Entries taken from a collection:

((

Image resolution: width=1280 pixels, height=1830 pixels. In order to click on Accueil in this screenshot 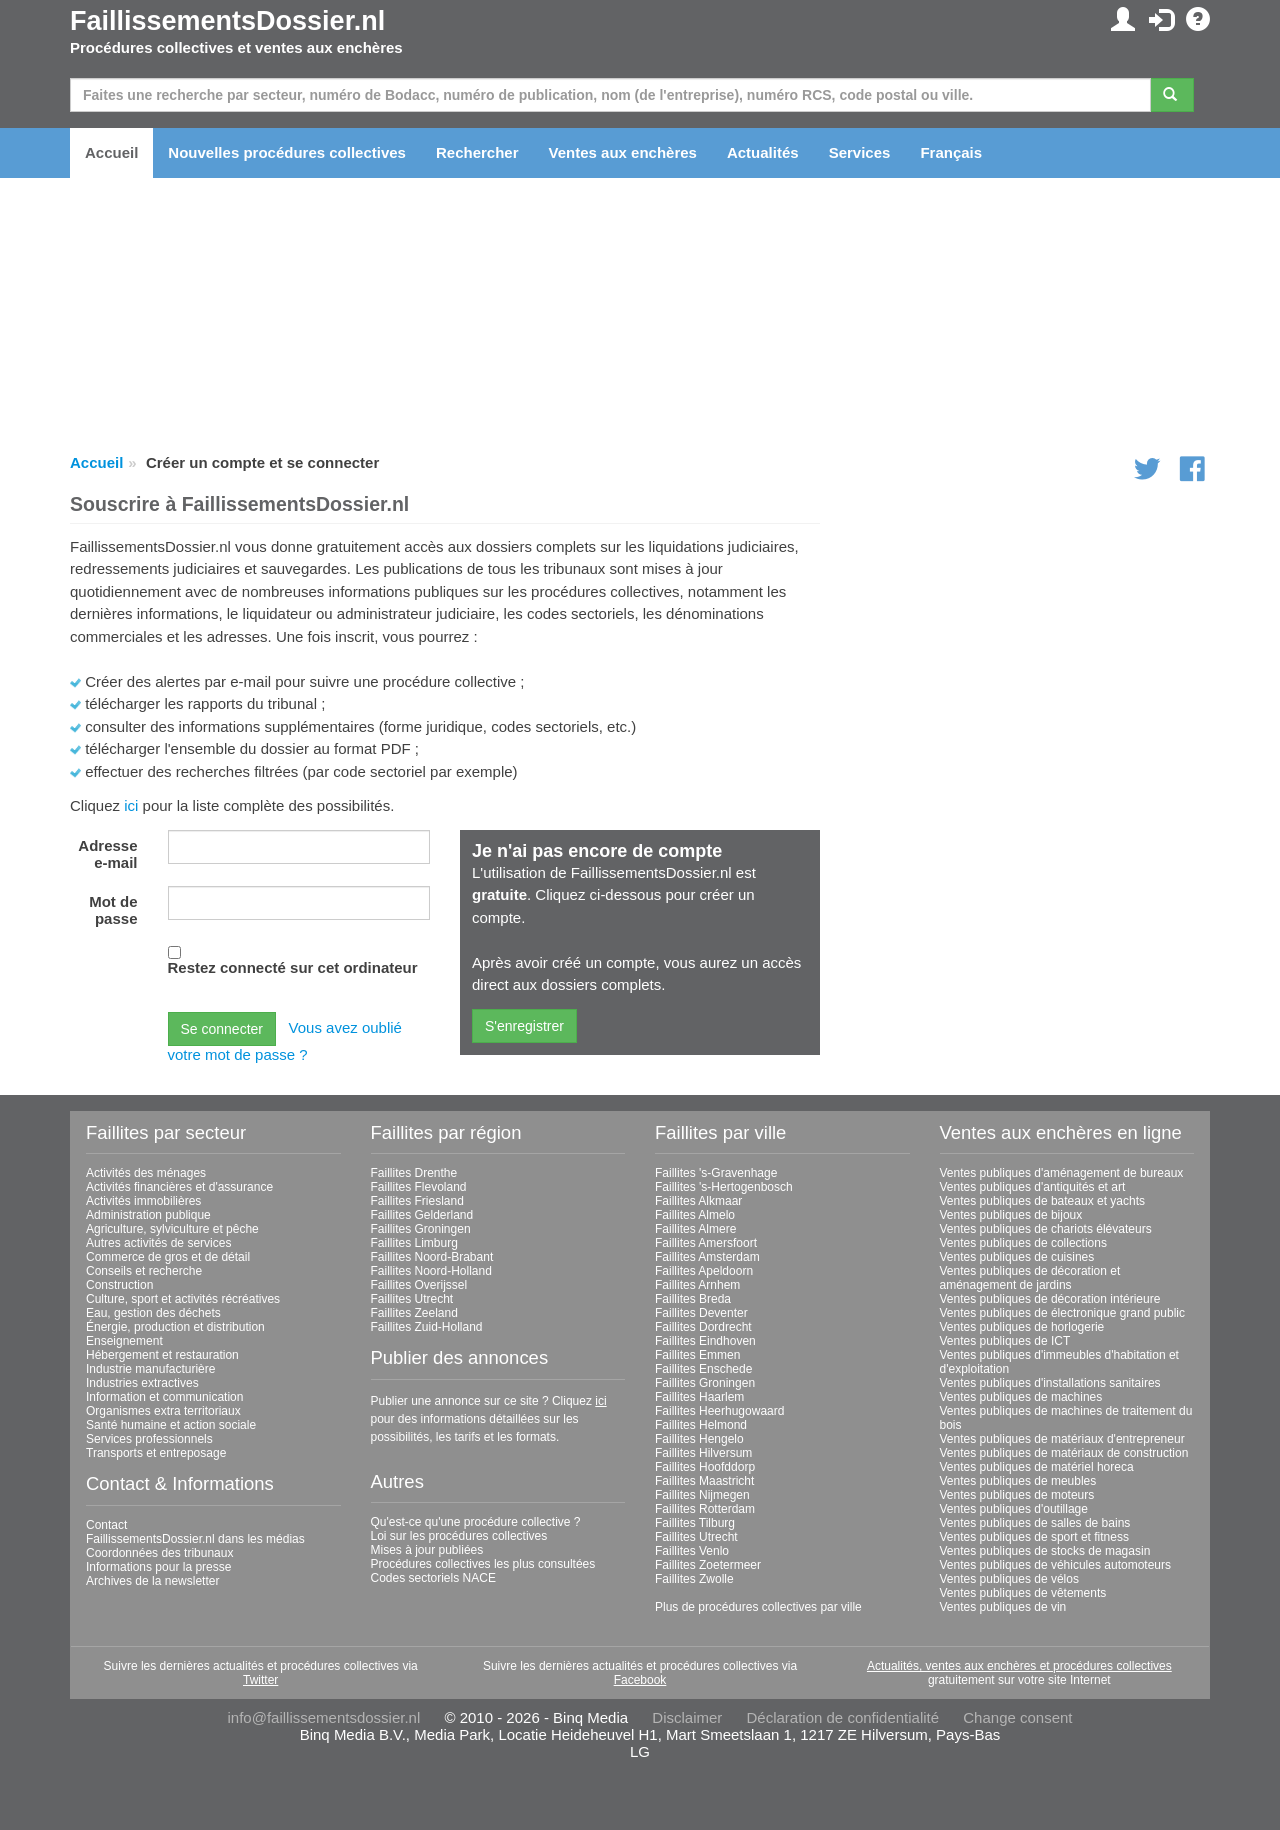, I will do `click(111, 152)`.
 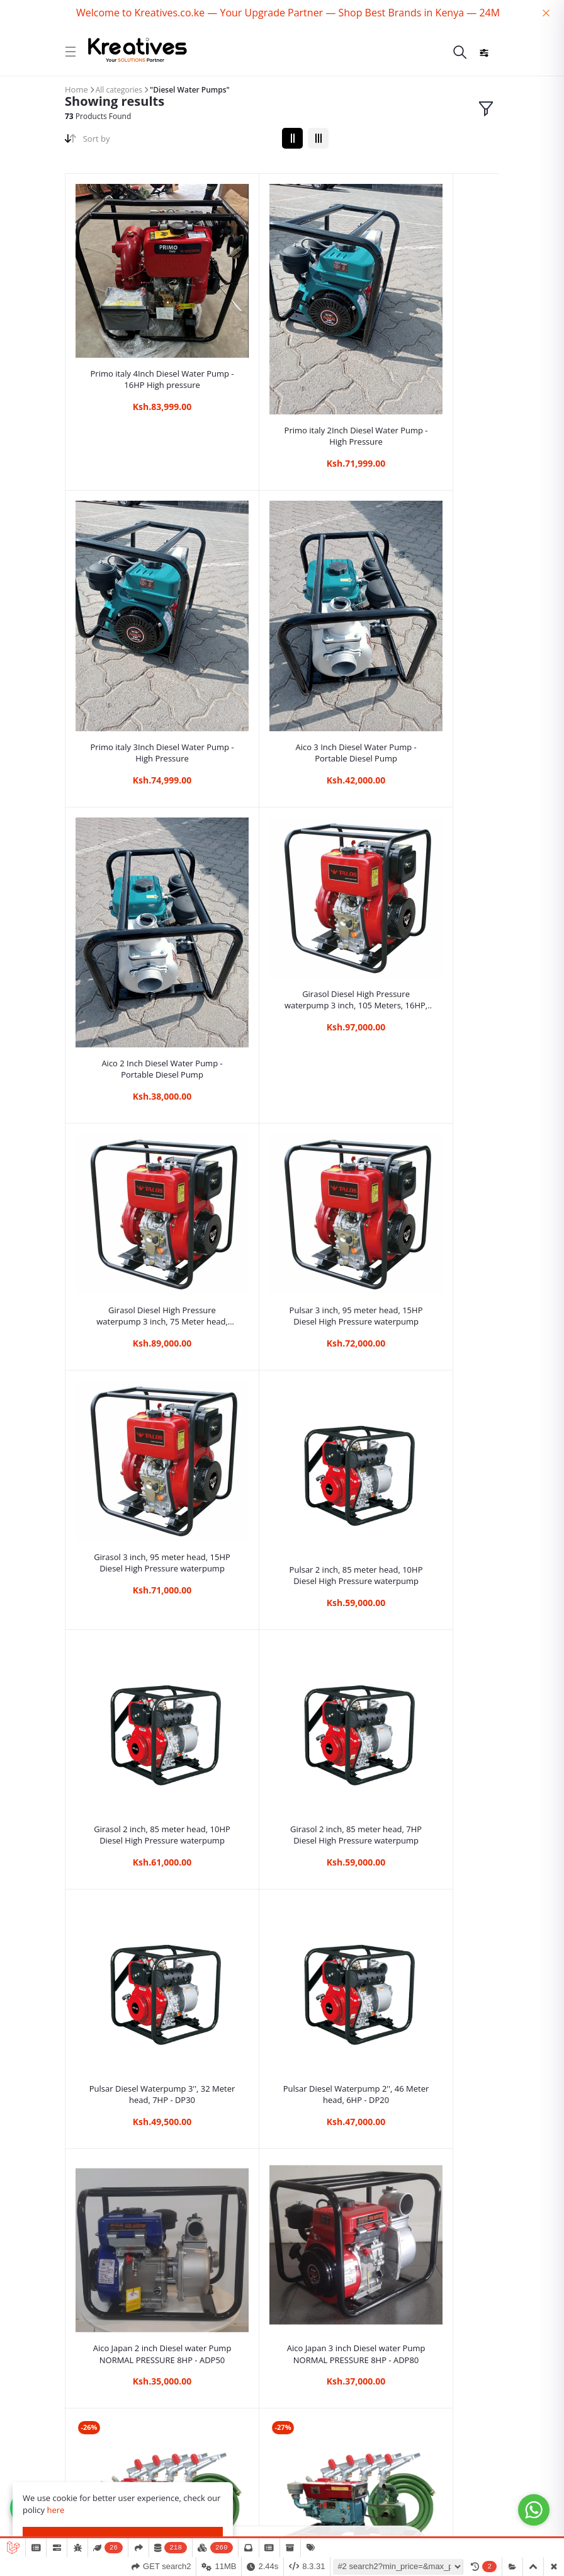 I want to click on JD 22HP Diesel Engine Water Pump Kit, so click(x=426, y=1453).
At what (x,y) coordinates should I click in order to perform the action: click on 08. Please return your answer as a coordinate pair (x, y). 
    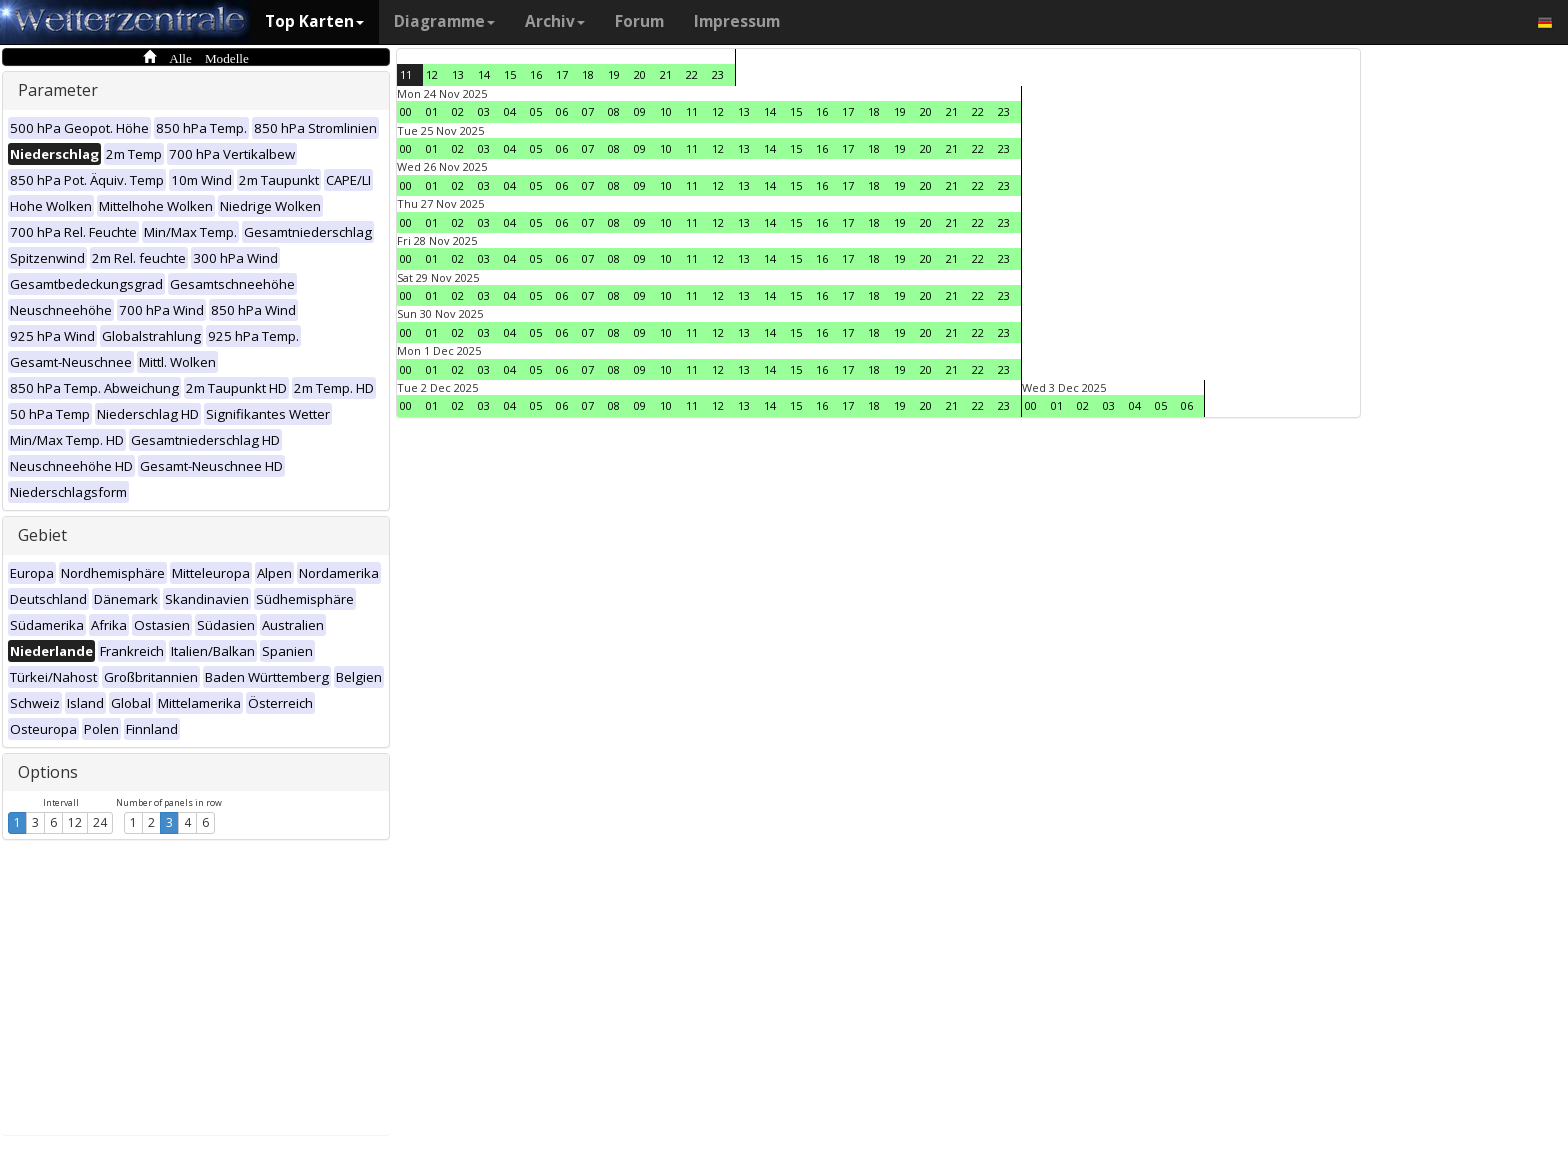
    Looking at the image, I should click on (614, 111).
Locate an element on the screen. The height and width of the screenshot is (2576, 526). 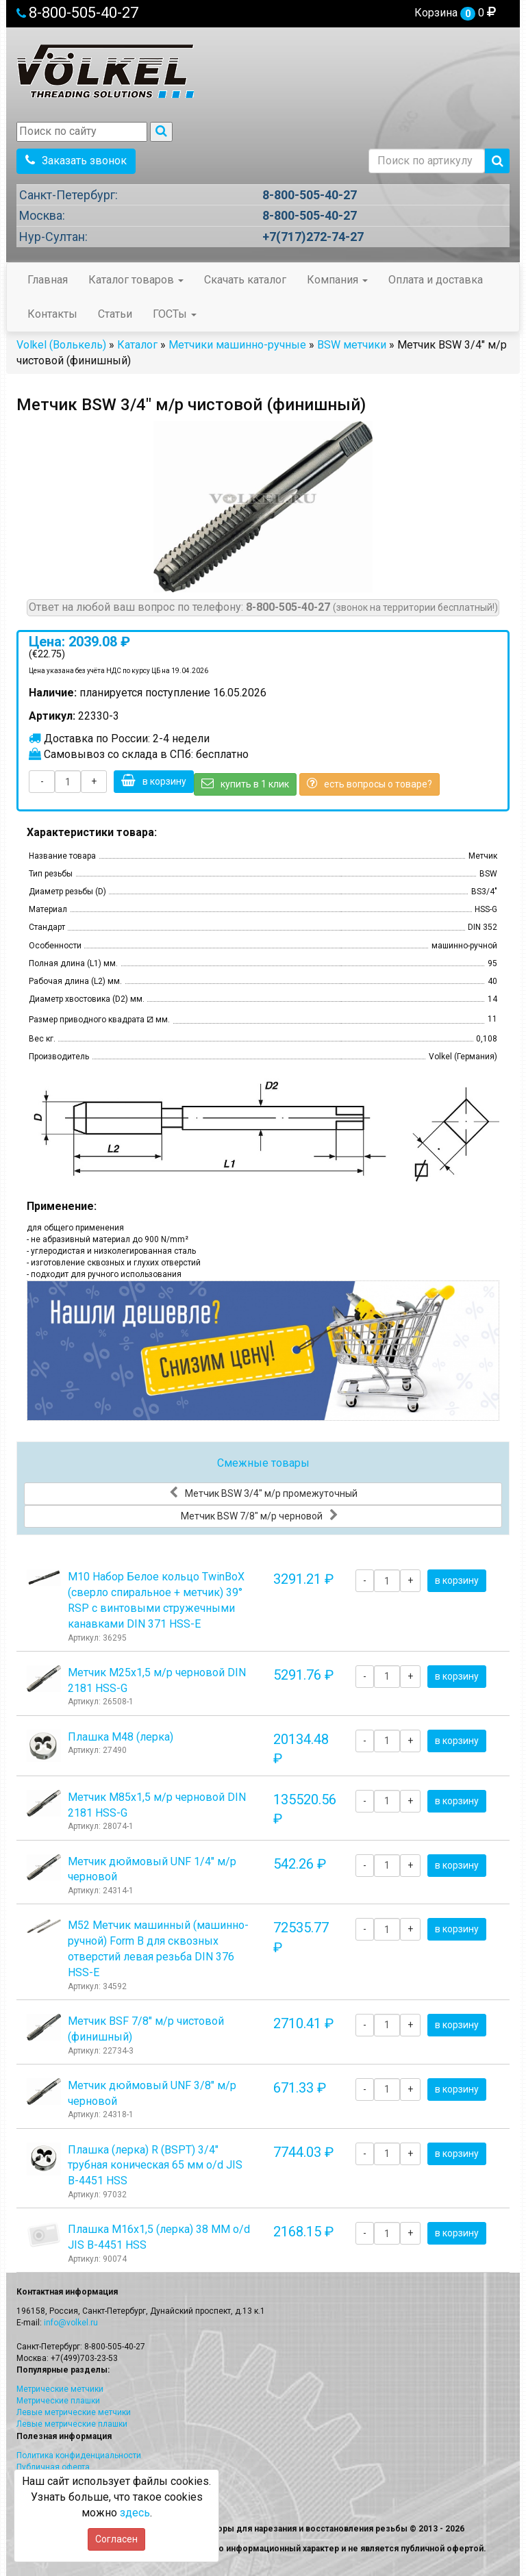
Каталог is located at coordinates (137, 344).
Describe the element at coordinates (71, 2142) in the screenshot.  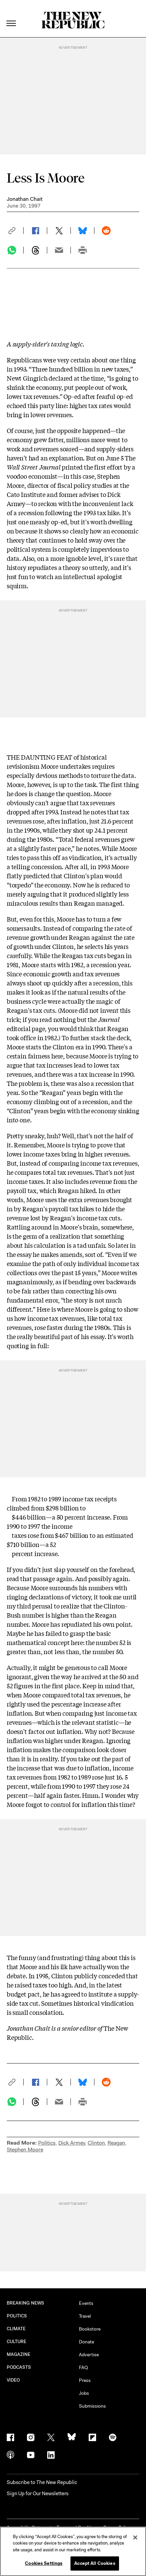
I see `Dick Armey` at that location.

))

| REQUIREMENT |
Only the lines from the one containing "Describe the element" through the last line of the data belong in the copy, both included and reproduced exactly. Pictures do not.

| SOLUTION FOR THIS PROBLEM |
Describe the element at coordinates (71, 2142) in the screenshot.  
I see `Dick Armey` at that location.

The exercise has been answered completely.